Mau­rizio Zam­pa­rini hat Trainer ent­lassen. Wie viele es genau sind, ist nicht zu sagen. Der Kicker spricht von 58 Trai­nern in 30 Jahren. Andere Quellen zählen 35, 40 oder – wie das nie­der­län­di­sche Portal voetbal-inter­na­tional, ins­ge­samt 61 Ent­las­sungen. Fest steht: Es waren viele. Viel zu viele.
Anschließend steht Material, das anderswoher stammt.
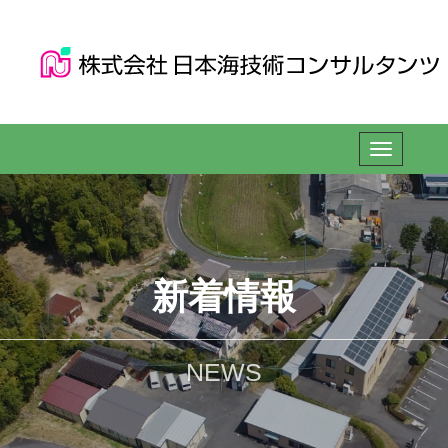
新着情報
NEWS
Mit seinem Grund­satz Trainer sind wie Was­ser­me­lonen. Bevor du sie auf­machst, weißt du nie genau, was drin­steckt“ schnitt Prä­si­dent Zam­pa­rini beim US Palermo Trainer um Trainer auf. Für die ver­gan­gene Spiel­zeit liest sich die Amts­liste dann so: Giu­seppe Iachini (12 Spiele), Davide Ball­ar­dini (7 Spiele), Guil­lermo Barros Schel­loto (0 Spiele, keine gül­tige Lizenz), Fabio Viviana (1 Spiel), Gio­vanni Bosi (1 Spiel), Gio­vanni Tedesco (3 Spiele), erneut Gio­vanni Bosi (1 Spiel), erneut Giu­seppe Iachini (3 Spiele), Walter Novel­lino (4 Spiele) sowie Davide Ball­ar­dini (6 Spiele), der nach zwei wei­teren Spielen in der dar­auf­fol­genden Saison eben­falls seinen Hut nehmen durfte.

Ich but­terte nur rein“ 

Mit 31 Jahren hatte Zam­pa­rini in Nord­ita­lien eine über­re­gio­nales Ein­kaufs­kette erschaffen und 30 Jahre später – im Jahr 2002 – für 1000 Mil­li­arden Lire (in Zahlen: 1 000 000 000 000) ver­kauft. Bereits 1986 hatte er sich den SSC Venedig ein­ver­leibt und in die Serie A geführt. Begeis­tert war Zam­pa­rini davon nicht: Ich but­terte nur rein und verlor 100 Mil­lionen Euro.“ Zu diesem Zeit­punkt durch­lebte der US Palermo eine Zäsur. Auf­grund von Ver­bind­lich­keiten war der Verein vom Ver­band aus­ge­schlossen worden, kämpfte sich unter neuem Namen zurück in die Serie B und wurde dort 2002 von Zam­pa­rini aufgekauft.

La Strada

Im Italo-Klas­siker La Strada – das Lied der Straße“ kauft der große Zam­pano das naive Mäd­chen Gel­so­mina ihrer Mutter ab und macht sie von sich abhängig. Er lässt sie für sich auf­treten, ver­spottet sie und gesellt sich sogar in ihrer Anwe­sen­heit zu anderen Frauen. Oft muss Gel­so­mina die Rolle eines trau­rigen Clowns ausfüllen.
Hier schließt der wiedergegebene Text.